**Work item:** Once you reach the line with "CUSTOMERS WHO VIEWED THIS ALSO VIEWED" in the material below, copy each line exactly up to and including the line with "Store almond flour and ground seeds in", and skip the pictures.

====== Data to use ======

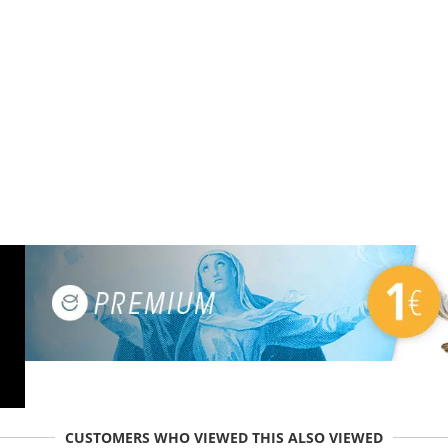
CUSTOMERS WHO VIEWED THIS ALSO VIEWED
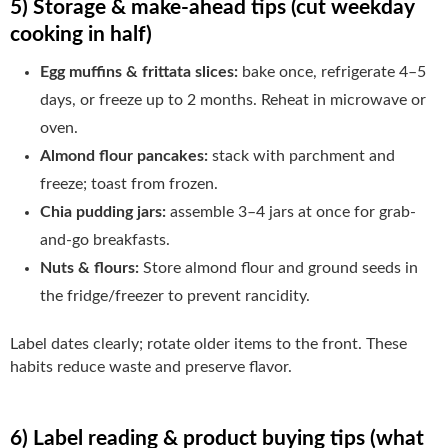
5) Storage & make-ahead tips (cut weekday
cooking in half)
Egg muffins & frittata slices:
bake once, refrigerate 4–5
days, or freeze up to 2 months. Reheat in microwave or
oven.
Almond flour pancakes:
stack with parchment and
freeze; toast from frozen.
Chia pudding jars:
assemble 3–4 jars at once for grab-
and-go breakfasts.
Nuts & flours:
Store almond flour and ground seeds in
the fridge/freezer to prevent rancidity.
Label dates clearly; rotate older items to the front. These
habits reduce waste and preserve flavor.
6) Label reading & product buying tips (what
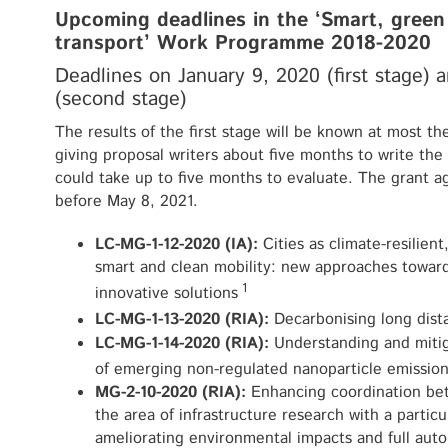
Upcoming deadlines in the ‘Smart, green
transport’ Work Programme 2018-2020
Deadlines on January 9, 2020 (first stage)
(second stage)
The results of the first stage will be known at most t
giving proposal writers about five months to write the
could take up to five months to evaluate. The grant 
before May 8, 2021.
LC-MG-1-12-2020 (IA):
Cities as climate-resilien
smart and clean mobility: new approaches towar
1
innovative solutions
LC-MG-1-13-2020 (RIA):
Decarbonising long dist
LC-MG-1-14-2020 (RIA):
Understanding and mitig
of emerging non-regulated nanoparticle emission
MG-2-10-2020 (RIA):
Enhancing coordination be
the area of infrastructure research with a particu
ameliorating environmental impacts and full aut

======
====== Data to use ======

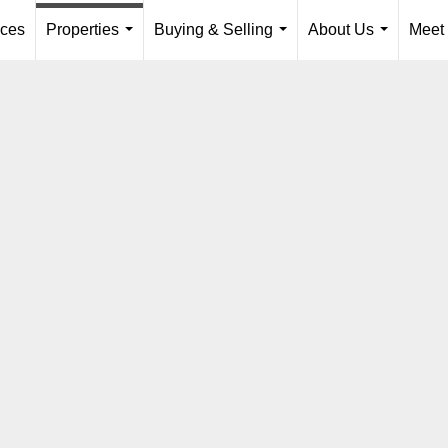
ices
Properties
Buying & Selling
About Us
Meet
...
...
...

======

**Solution to the exercise:**
CUSTOMERS WHO VIEWED THIS ALSO VIEWED
5) Storage & make-ahead tips (cut weekday
cooking in half)
Egg muffins & frittata slices:
bake once, refrigerate 4–5
days, or freeze up to 2 months. Reheat in microwave or
oven.
Almond flour pancakes:
stack with parchment and
freeze; toast from frozen.
Chia pudding jars:
assemble 3–4 jars at once for grab-
and-go breakfasts.
Nuts & flours:
Store almond flour and ground seeds in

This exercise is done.